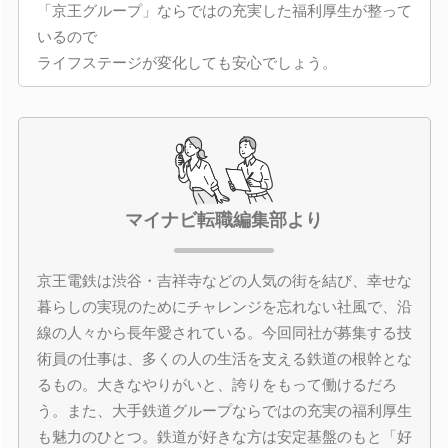
「京王グループ」ならではの充実した福利厚生が整って
いるので
ライフステージが変化しても安心でしょう。
マイナビ転職編集部より
京王電鉄は渋谷・吉祥寺などの人気の街を結び、幸せな
暮らしの実現のためにチャレンジを忘れない社風で、沿
線の人々から長年愛されている。今回同社が募集する技
術員の仕事は、多くの人の生活を支える鉄道の根幹とな
るもの。大きなやりがいと、誇りをもって働けるだろ
う。また、大手鉄道グループならではの充実の福利厚生
も魅力のひとつ。鉄道が好きな方は安定基盤のもと「好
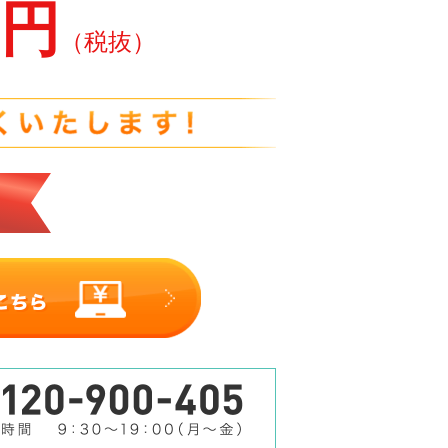
0円
（税抜）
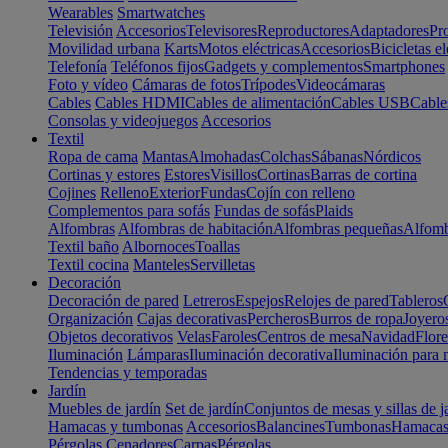
Wearables
Smartwatches
Televisión
Accesorios
Televisores
Reproductores
Adaptadores
Pr
Movilidad urbana
Karts
Motos eléctricas
Accesorios
Bicicletas el
Telefonía
Teléfonos fijos
Gadgets y complementos
Smartphones
Foto y vídeo
Cámaras de fotos
Trípodes
Videocámaras
Cables
Cables HDMI
Cables de alimentación
Cables USB
Cable
Consolas y videojuegos
Accesorios
Textil
Ropa de cama
Mantas
Almohadas
Colchas
Sábanas
Nórdicos
Cortinas y estores
Estores
Visillos
Cortinas
Barras de cortina
Cojines
Relleno
Exterior
Fundas
Cojín con relleno
Complementos para sofás
Fundas de sofás
Plaids
Alfombras
Alfombras de habitación
Alfombras pequeñas
Alfomb
Textil baño
Albornoces
Toallas
Textil cocina
Manteles
Servilletas
Decoración
Decoración de pared
Letreros
Espejos
Relojes de pared
Tableros
Organización
Cajas decorativas
Percheros
Burros de ropa
Joyero
Objetos decorativos
Velas
Faroles
Centros de mesa
Navidad
Flore
Iluminación
Lámparas
Iluminación decorativa
Iluminación para 
Tendencias y temporadas
Jardín
Muebles de jardín
Set de jardín
Conjuntos de mesas y sillas de j
Hamacas y tumbonas
Accesorios
Balancines
Tumbonas
Hamaca
Pérgolas
Cenadores
Carpas
Pérgolas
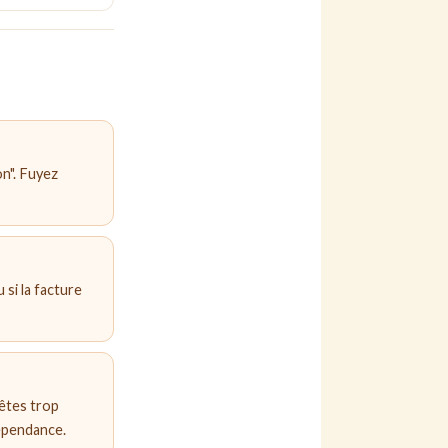
on". Fuyez
 si la facture
 êtes trop
dépendance.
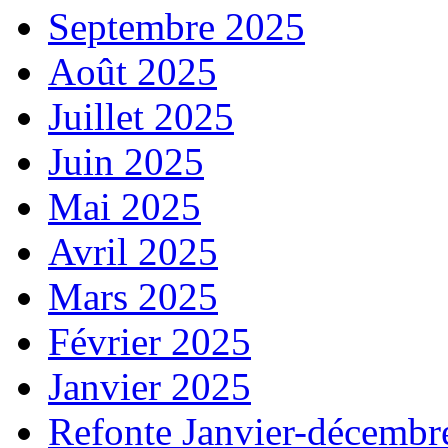
Septembre 2025
Août 2025
Juillet 2025
Juin 2025
Mai 2025
Avril 2025
Mars 2025
Février 2025
Janvier 2025
Refonte Janvier-décembr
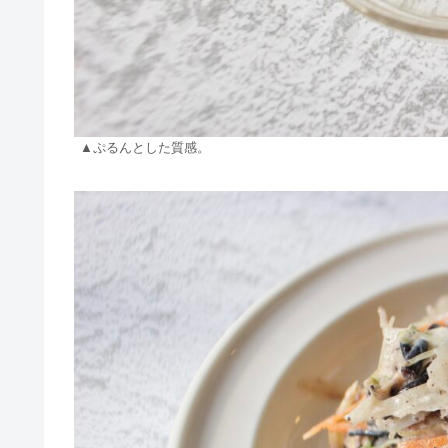
▲ぷるんとした質感。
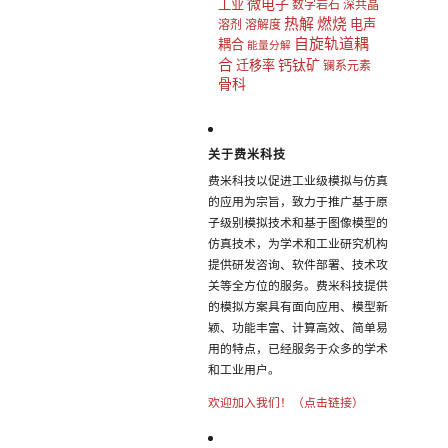
微电子
工业
数字岩石
深共晶
热解
燃烧
电声
溶剂
溶解度
自旋轨道耦
耦合
能量分解
合
钙钛矿
迁移率
镧系元素
骨科
关于费米科技
费米科技以促进工业级模拟与仿真
的应用为宗旨，致力于推广基于原
子级别模拟技术和基于图像模型的
仿真技术，为学术和工业研究机构
提供研发咨询、软件部署、技术攻
关等全方位的服务。费米科技提供
的模拟方案具有面向应用、模型新
颖、功能丰富、计算高效、简单易
用的特点，已经服务于众多的学术
和工业用户。
欢迎加入我们！（点击链接）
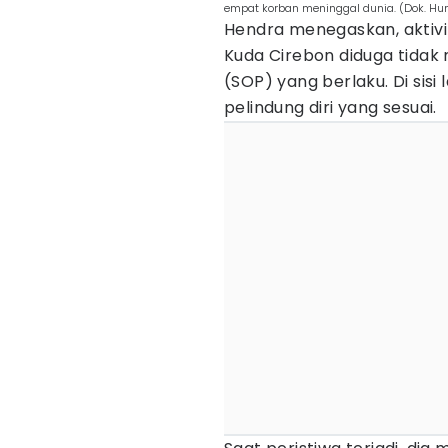
empat korban meninggal dunia. (Dok. Hu
Hendra menegaskan, aktiv
Kuda Cirebon diduga tidak 
(SOP) yang berlaku. Di sisi
pelindung diri yang sesuai.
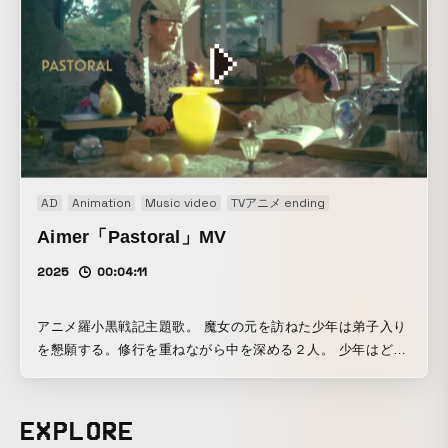
AD
Animation
Music video
TVアニメ ending
Aimer「Pastoral」MV
2025
00:04:11
アニメ羅小黒戦記主題歌。 魔女の元を訪ねた少年は弟子入り
を懇願する。修行を重ねながら中を深める２人。 少年はどう
したら魔女を喜ばせることができるかと空を見上げる。 コマ
ドリやアニメーションを使いファンタジックに仕上げまし
た。
EXPLORE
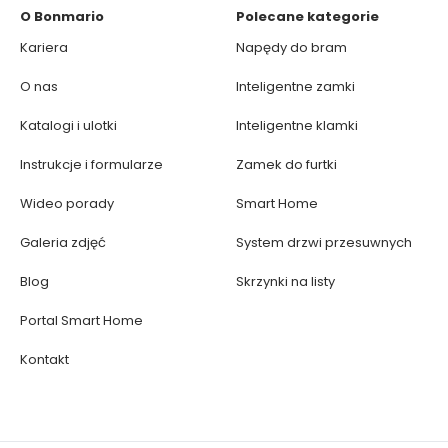
O Bonmario
Polecane kategorie
Kariera
Napędy do bram
O nas
Inteligentne zamki
Katalogi i ulotki
Inteligentne klamki
Instrukcje i formularze
Zamek do furtki
Wideo porady
Smart Home
Galeria zdjęć
System drzwi przesuwnych
Blog
Skrzynki na listy
Portal Smart Home
Kontakt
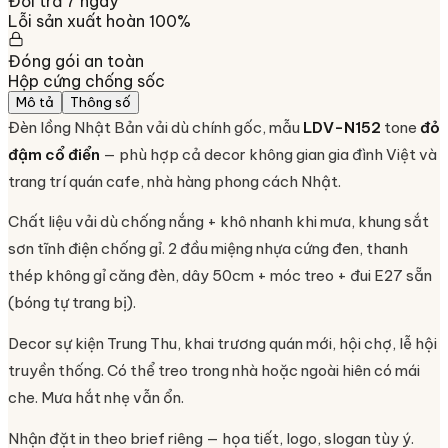
Đổi trả 7 ngày
Lỗi sản xuất hoàn 100%
Đóng gói an toàn
Hộp cứng chống sốc
Mô tả
Thông số
Đèn lồng Nhật Bản vải dù chính gốc, mẫu
LDV-N152
tone
đỏ
đậm cổ điển
— phù hợp cả decor không gian gia đình Việt và
trang trí quán cafe, nhà hàng phong cách Nhật.
Chất liệu vải dù chống nắng + khô nhanh khi mưa, khung sắt
sơn tĩnh điện chống gỉ. 2 đầu miệng nhựa cứng đen, thanh
thép không gỉ căng đèn, dây 50cm + móc treo + đui E27 sẵn
(bóng tự trang bị).
Decor sự kiện Trung Thu, khai trương quán mới, hội chợ, lễ hội
truyền thống. Có thể treo trong nhà hoặc ngoài hiên có mái
che. Mưa hắt nhẹ vẫn ổn.
Nhận đặt in theo brief riêng — họa tiết, logo, slogan tùy ý.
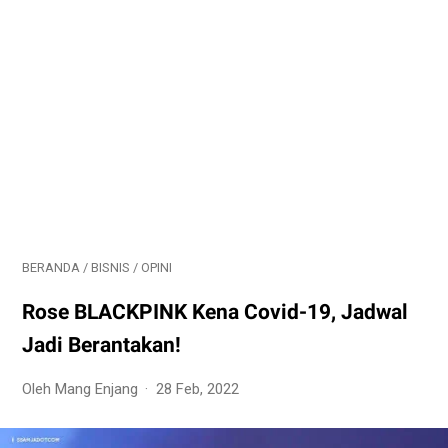
BERANDA
/
BISNIS
/
OPINI
Rose BLACKPINK Kena Covid-19, Jadwal
Jadi Berantakan!
Oleh Mang Enjang
28 Feb, 2022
◇ ◇ ◇ ◇ ◇
| EXERCISE AIM |
Only lines holding the word "không" are wanted; copy each one from the listing.

| YOUR SOLUTION |
— phù hợp cả decor không gian gia đình Việt và
thép không gỉ căng đèn, dây 50cm + móc treo + đui E27 sẵn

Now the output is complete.